Collected data:
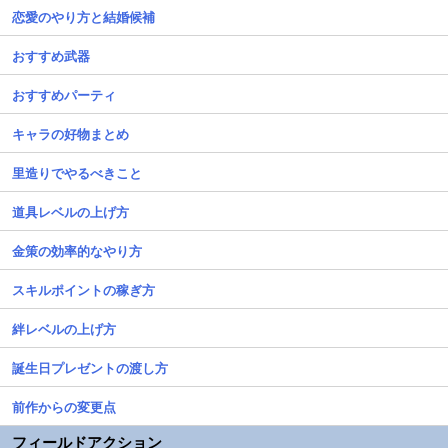
恋愛のやり方と結婚候補
おすすめ武器
おすすめパーティ
キャラの好物まとめ
里造りでやるべきこと
道具レベルの上げ方
金策の効率的なやり方
スキルポイントの稼ぎ方
絆レベルの上げ方
誕生日プレゼントの渡し方
前作からの変更点
フィールドアクション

*What is expected:*
The copy you write must hold every record verbatim and none of the pictures.

*Task solution:*
恋愛のやり方と結婚候補
おすすめ武器
おすすめパーティ
キャラの好物まとめ
里造りでやるべきこと
道具レベルの上げ方
金策の効率的なやり方
スキルポイントの稼ぎ方
絆レベルの上げ方
誕生日プレゼントの渡し方
前作からの変更点
フィールドアクション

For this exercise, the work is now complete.